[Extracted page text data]
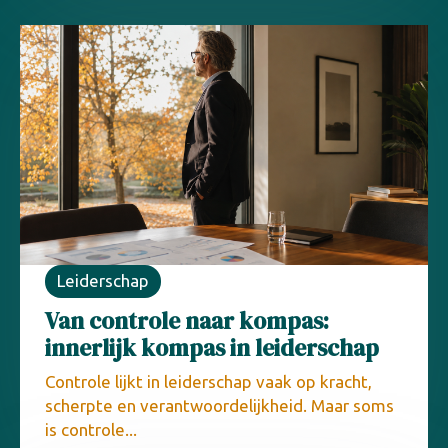
Leiderschap
Van controle naar kompas:
innerlijk kompas in leiderschap
Controle lijkt in leiderschap vaak op kracht,
scherpte en verantwoordelijkheid. Maar soms
is controle...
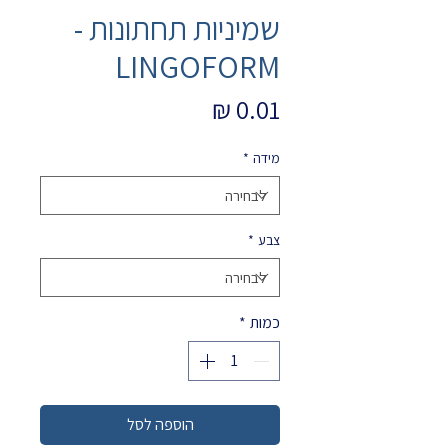
שמיניות תחתונות -
LINGOFORM
מחיר
מידה
*
צבע
*
כמות
*
הוספה לסל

Exercise instructions. Except for the pictures, write the data out exactly.

Exercise output.
Leiderschap
Van controle naar kompas:
innerlijk kompas in leiderschap
Controle lijkt in leiderschap vaak op kracht,
scherpte en verantwoordelijkheid. Maar soms
is controle...
שמיניות תחתונות -
LINGOFORM
מחיר
מידה
*
צבע
*
כמות
*
הוספה לסל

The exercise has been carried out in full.